Galway Mountain Rescue Team under threat with loss of city base

The Galway Mountain Rescue Team faces extinction as it is set to lose its vehicle base at UHG and the ending of the Government funding scheme to pay insurance costs.

The alarming news was conveyed to members of the GMRT recently and has led to calls from Galway politicians for funding and a new base for the organisation, including a new base to be located at Leisureland, Lough Rusheen Park, or the former Galway Airport.

The base at UHG has allowed the GMRT a parking facility for its vehicles and a location from which it can respond to Garda requests to assist people injured or lost on the county’s hills and mountains. The base is also used to store equipment and train its 34 volunteers who give of their services all-year-round, seven days a week.

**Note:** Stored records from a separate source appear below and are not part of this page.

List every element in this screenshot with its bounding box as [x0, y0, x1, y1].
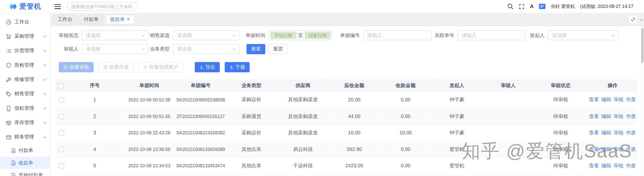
business-type-select[interactable]: 请选择 [173, 44, 239, 54]
tab-payment-orders[interactable]: 付款单 [79, 15, 103, 24]
chevron-down-icon [43, 106, 47, 110]
cell-type: 其他出库 [225, 141, 277, 157]
export-button[interactable]: 导出 [195, 62, 220, 72]
cell-received: 0.00 [380, 141, 431, 157]
cell-time: 2022-10-09 00:51:55 [123, 108, 176, 124]
tab-receipt-orders[interactable]: 收款单 × [106, 15, 135, 24]
cell-type: 采购退货 [225, 108, 277, 124]
gear-icon [631, 17, 635, 21]
menu-toggle-icon[interactable] [55, 4, 61, 9]
cell-time: 2022-10-08 13:34:53 [123, 157, 176, 174]
void-link[interactable]: 作废 [626, 97, 636, 103]
col-header-received: 收款金额 [380, 79, 431, 92]
select-placeholder: 请选择 [177, 45, 192, 52]
audit-link[interactable]: 审核 [614, 130, 624, 136]
view-link[interactable]: 查看 [589, 130, 599, 136]
sidebar-item-payment-orders[interactable]: 付款单 [0, 144, 50, 157]
auditor-select[interactable]: 请选择 [82, 44, 148, 54]
view-link[interactable]: 查看 [589, 146, 599, 152]
audit-link[interactable]: 审核 [614, 146, 624, 152]
message-icon[interactable] [539, 4, 546, 9]
view-link[interactable]: 查看 [589, 97, 599, 103]
font-size-icon[interactable]: A [530, 3, 534, 9]
tab-label: 付款单 [84, 16, 99, 23]
select-all-checkbox[interactable] [58, 83, 64, 88]
sidebar-item-inventory[interactable]: 库存管理 [0, 115, 50, 130]
void-link[interactable]: 作废 [626, 146, 636, 152]
cell-time: 2022-10-08 22:43:28 [123, 125, 176, 141]
row-checkbox[interactable] [58, 147, 64, 152]
cell-received: 0.00 [380, 92, 431, 108]
brand-logo[interactable]: 爱管机 [0, 2, 51, 11]
tab-settings-button[interactable] [628, 15, 637, 24]
cell-time: 2022-10-09 00:52:38 [123, 92, 176, 108]
search-button[interactable]: 搜索 [247, 44, 265, 54]
document-icon [11, 160, 16, 166]
button-label: 批量作废 [109, 64, 129, 71]
row-checkbox[interactable] [58, 130, 64, 136]
sidebar-item-sales[interactable]: 销售管理 [0, 87, 50, 101]
fullscreen-icon[interactable] [519, 4, 525, 9]
audit-link[interactable]: 审核 [614, 97, 624, 103]
chevron-down-icon[interactable] [640, 18, 643, 21]
filter-sales-channel: 销售渠道 请选择 [150, 30, 239, 40]
cell-seq: 2 [67, 108, 123, 124]
void-link[interactable]: 作废 [626, 162, 636, 168]
sidebar-item-quality[interactable]: 质检管理 [0, 58, 50, 72]
sidebar-item-distribution[interactable]: 分货管理 [0, 44, 50, 58]
edit-link[interactable]: 编辑 [601, 130, 611, 136]
sidebar-item-receipt-orders[interactable]: 收款单 [0, 157, 50, 169]
device-icon [6, 105, 12, 111]
batch-void-button[interactable]: 批量作废 [99, 62, 133, 72]
doc-number-input[interactable] [363, 30, 432, 40]
vertical-scrollbar[interactable] [641, 26, 644, 176]
filter-label: 单据编号 [340, 32, 360, 39]
cell-initiator: 爱管机 [431, 141, 483, 157]
close-icon[interactable]: × [127, 17, 130, 22]
audit-link[interactable]: 审核 [614, 113, 624, 119]
user-greeting[interactable]: 你好 爱管机 [551, 3, 575, 9]
sidebar-item-workbench[interactable]: 工作台 [0, 15, 50, 29]
sidebar-item-loaner[interactable]: 借机管理 [0, 101, 50, 115]
related-number-input[interactable] [458, 30, 526, 40]
download-button[interactable]: 下载 [225, 62, 250, 72]
void-link[interactable]: 作废 [626, 113, 636, 119]
date-range-picker[interactable]: 开始日期 至 结束日期 [269, 30, 332, 40]
sidebar-item-procurement[interactable]: 采购管理 [0, 29, 50, 43]
void-link[interactable]: 作废 [626, 130, 636, 136]
initiator-select[interactable]: 请选择 [548, 30, 619, 40]
reset-button[interactable]: 重置 [269, 44, 287, 54]
row-checkbox[interactable] [58, 114, 64, 119]
sales-channel-select[interactable]: 请选择 [173, 30, 239, 40]
start-date-input[interactable]: 开始日期 [270, 32, 296, 39]
edit-link[interactable]: 编辑 [601, 97, 611, 103]
audit-status-select[interactable]: 请选择 [82, 30, 148, 40]
sidebar-item-other-payment-orders[interactable]: 其他付款单 [0, 169, 50, 176]
sidebar-item-label: 财务管理 [14, 134, 43, 140]
edit-link[interactable]: 编辑 [601, 113, 611, 119]
tab-workbench[interactable]: 工作台 [53, 15, 77, 24]
scrollbar-thumb[interactable] [641, 28, 644, 63]
table-row: 4 2022-10-08 13:36:59 SK2022100813365938… [56, 141, 638, 157]
row-checkbox[interactable] [58, 163, 64, 169]
end-date-input[interactable]: 结束日期 [305, 32, 331, 39]
view-link[interactable]: 查看 [589, 113, 599, 119]
col-header-supplier: 供应商 [277, 79, 329, 92]
table-row: 5 2022-10-08 13:34:53 SK2022100813345347… [56, 157, 638, 174]
edit-link[interactable]: 编辑 [601, 146, 611, 152]
sidebar-item-label: 收款单 [18, 159, 33, 166]
sidebar-item-label: 工作台 [14, 18, 46, 25]
batch-audit-button[interactable]: 批量审核 [59, 62, 94, 72]
edit-link[interactable]: 编辑 [601, 162, 611, 168]
topbar-right-cluster: A 你好 爱管机 (试用版: 2023-08-27 14:17 [507, 3, 644, 9]
cell-select [56, 157, 67, 174]
view-link[interactable]: 查看 [589, 162, 599, 168]
audit-link[interactable]: 审核 [614, 162, 624, 168]
sidebar-item-finance[interactable]: 财务管理 [0, 130, 50, 144]
batch-select-account-button[interactable]: 批量选择账户 [138, 62, 183, 72]
search-icon[interactable] [507, 3, 513, 9]
cell-status: 待审核 [534, 92, 587, 108]
global-search-input[interactable] [67, 2, 136, 11]
sidebar-item-repair[interactable]: 维修管理 [0, 72, 50, 87]
row-checkbox[interactable] [58, 97, 64, 103]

However construction work is due to take place at the site of the base, meaning the facility will no longer be available and there is no alternative location at present.

“With no location to assemble and depart from, this degrades the potential of our emergency response,” said a spokesperson for the GMRT. “Simply put, a team base is needed.”

The cost of such a base is estimated to be €50,000. The GMRT is now calling on members, supporters, and the public to contact and lobby city and county councillors to pledge funding for the GMRT in the upcoming local authority budgets. To support its case the team cites the conclusion of a 2012 report on the GMRT by the umbrella body, Mountain Rescue Ireland:

“The lack of a base facility with sufficient space to store, inspect, dry and maintain rescue equipment and to properly house team vehicles is a serious impediment in providing a safe and efficient rescue service. A dedicated rescue base is a pressing requirement, which impacts across a range of sectors including giving necessary assistance to visitors in Connemara and the national park and supporting an adequate wilderness emergency response generally.”

Support for a new base has come from Reform Alliance senator Fidelma Healy-Eames, who is calling on the Minister for Transport Leo Vradkar to liaise with the Galway city and county councils, on this issue.

Sinn Féin’s Galway City West candidate Cathal Ó Conchúir is calling for “all political groups in Galway” to secure funding and basic infrastructure so the GMRT “may continue its Trojan work across the county”.

Mr Ó Conchúir is calling on the Galway City Council to look at providing facilities on a permanent basis at Leisureland or Lough Rusheen Park, alternatively at Galway Airport.

“It would be ideal if Galway Mountain Rescue could be housed on the western side of the city as most of the upland areas are on the western side of the county,” he said. “However an immediate solution would be to house GMRT at the former Galway Airport facility where there are plenty of empty buildings which might be used as a facility for Galway Mountain Rescue.”